* **Task instructions**
Starting at the line that has "Производиться ракета будет Красноярским" and stopping after the line that has "жидкостная трехступенчатая баллистическая", reproduce the listing below exactly; omit everything else.

* **Material provided**
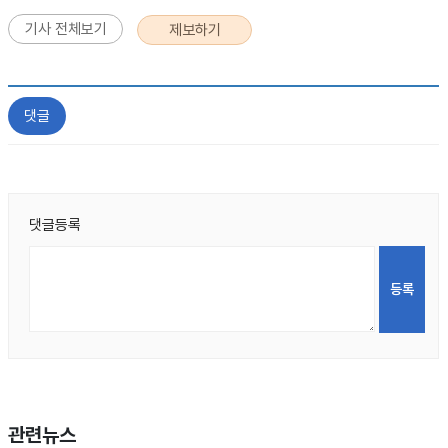
기사 전체보기
제보하기
댓글
댓글등록
관련뉴스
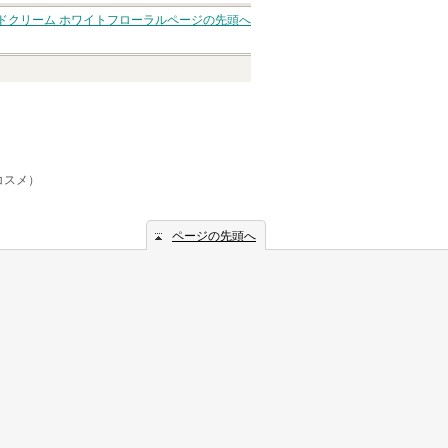
ドクリーム ホワイトフローラル
ページの先頭へ
コスメ）
ページの先頭へ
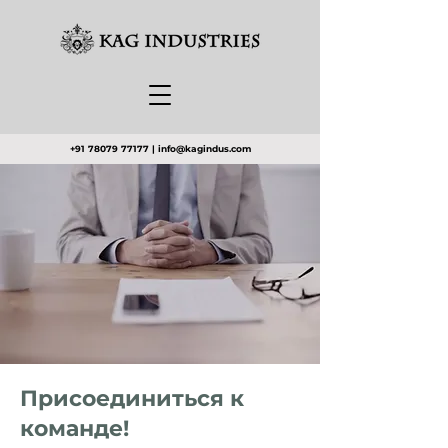
+91 78079 77177
|
info@kagindus.com
Присоединиться к
команде!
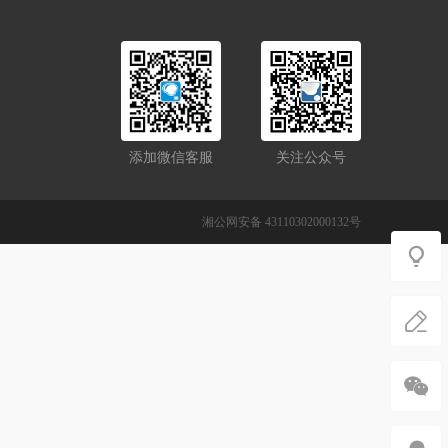
添加微信客服
关注公众号
湘公网安备 43110302000132号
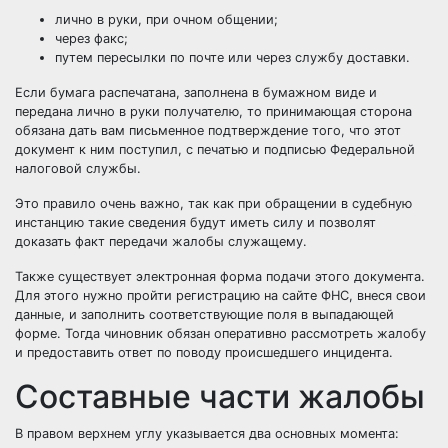
лично в руки, при очном общении;
через факс;
путем пересылки по почте или через службу доставки.
Если бумага распечатана, заполнена в бумажном виде и
передана лично в руки получателю, то принимающая сторона
обязана дать вам письменное подтверждение того, что этот
документ к ним поступил, с печатью и подписью Федеральной
налоговой службы.
Это правило очень важно, так как при обращении в судебную
инстанцию такие сведения будут иметь силу и позволят
доказать факт передачи жалобы служащему.
Также существует электронная форма подачи этого документа.
Для этого нужно пройти регистрацию на сайте ФНС, внеся свои
данные, и заполнить соответствующие поля в выпадающей
форме. Тогда чиновник обязан оперативно рассмотреть жалобу
и предоставить ответ по поводу происшедшего инцидента.
Составные части жалобы
В правом верхнем углу указывается два основных момента:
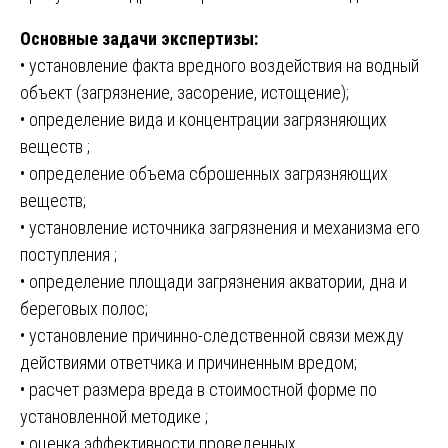
Основные задачи экспертизы:
• установление факта вредного воздействия на водный
объект (загрязнение, засорение, истощение);
• определение вида и концентрации загрязняющих
веществ ;
• определение объема сброшенных загрязняющих
веществ;
• установление источника загрязнения и механизма его
поступления ;
• определение площади загрязнения акватории, дна и
береговых полос;
• установление причинно-следственной связи между
действиями ответчика и причиненным вредом;
• расчет размера вреда в стоимостной форме по
установленной методике ;
• оценка эффективности проведенных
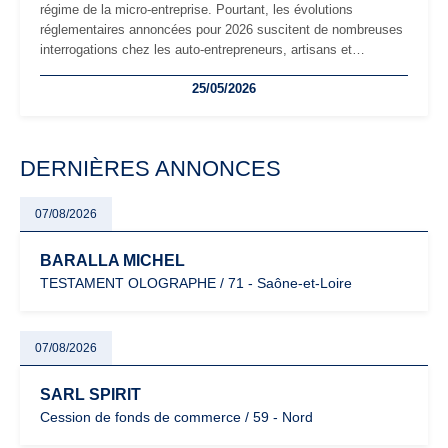
régime de la micro-entreprise. Pourtant, les évolutions
réglementaires annoncées pour 2026 suscitent de nombreuses
interrogations chez les auto-entrepreneurs, artisans et
freelances. Seuils de chiffre d’affaires, obligations déclaratives,
25/05/2026
facturation ou risque de bascule vers la TVA : les règles
évoluent dans un contexte de contrôle renforcé et de
modernisation fiscale qui oblige les indépendants à rester
particulièrement vigilants.
DERNIÈRES ANNONCES
07/08/2026
BARALLA MICHEL
TESTAMENT OLOGRAPHE / 71 - Saône-et-Loire
07/08/2026
SARL SPIRIT
Cession de fonds de commerce / 59 - Nord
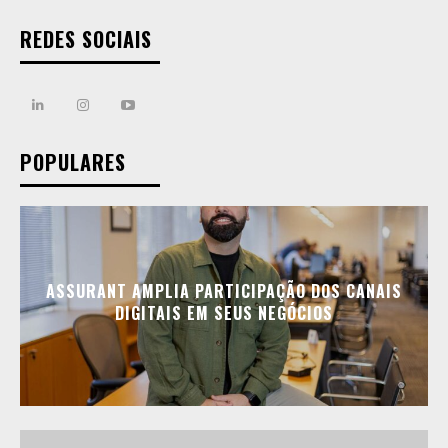
REDES SOCIAIS
POPULARES
ASSURANT AMPLIA PARTICIPAÇÃO DOS CANAIS
DIGITAIS EM SEUS NEGÓCIOS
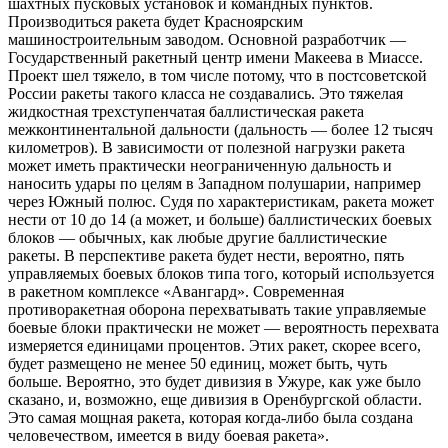
шахтных пусковых установок и командных пунктов.
Производиться ракета будет Красноярским
машиностроительным заводом. Основной разработчик —
Государственный ракетный центр имени Макеева в Миассе.
Проект шел тяжело, в том числе потому, что в постсоветской
России ракеты такого класса не создавались. Это тяжелая
жидкостная трехступенчатая баллистическая ракета
межконтинентальной дальности (дальность — более 12 тысяч
километров). В зависимости от полезной нагрузки ракета
может иметь практически неограниченную дальность и
наносить удары по целям в Западном полушарии, например
через Южный полюс. Судя по характеристикам, ракета может
нести от 10 до 14 (а может, и больше) баллистических боевых
блоков — обычных, как любые другие баллистические
ракеты. В перспективе ракета будет нести, вероятно, пять
управляемых боевых блоков типа того, который используется
в ракетном комплексе «Авангард». Современная
противоракетная оборона перехватывать такие управляемые
боевые блоки практически не может — вероятность перехвата
измеряется единицами процентов. Этих ракет, скорее всего,
будет размещено не менее 50 единиц, может быть, чуть
больше. Вероятно, это будет дивизия в Ужуре, как уже было
сказано, и, возможно, еще дивизия в Оренбургской области.
Это самая мощная ракета, которая когда-либо была создана
человечеством, имеется в виду боевая ракета».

* **Solution to this problem**
Производиться ракета будет Красноярским
машиностроительным заводом. Основной разработчик —
Государственный ракетный центр имени Макеева в Миассе.
Проект шел тяжело, в том числе потому, что в постсоветской
России ракеты такого класса не создавались. Это тяжелая
жидкостная трехступенчатая баллистическая ракета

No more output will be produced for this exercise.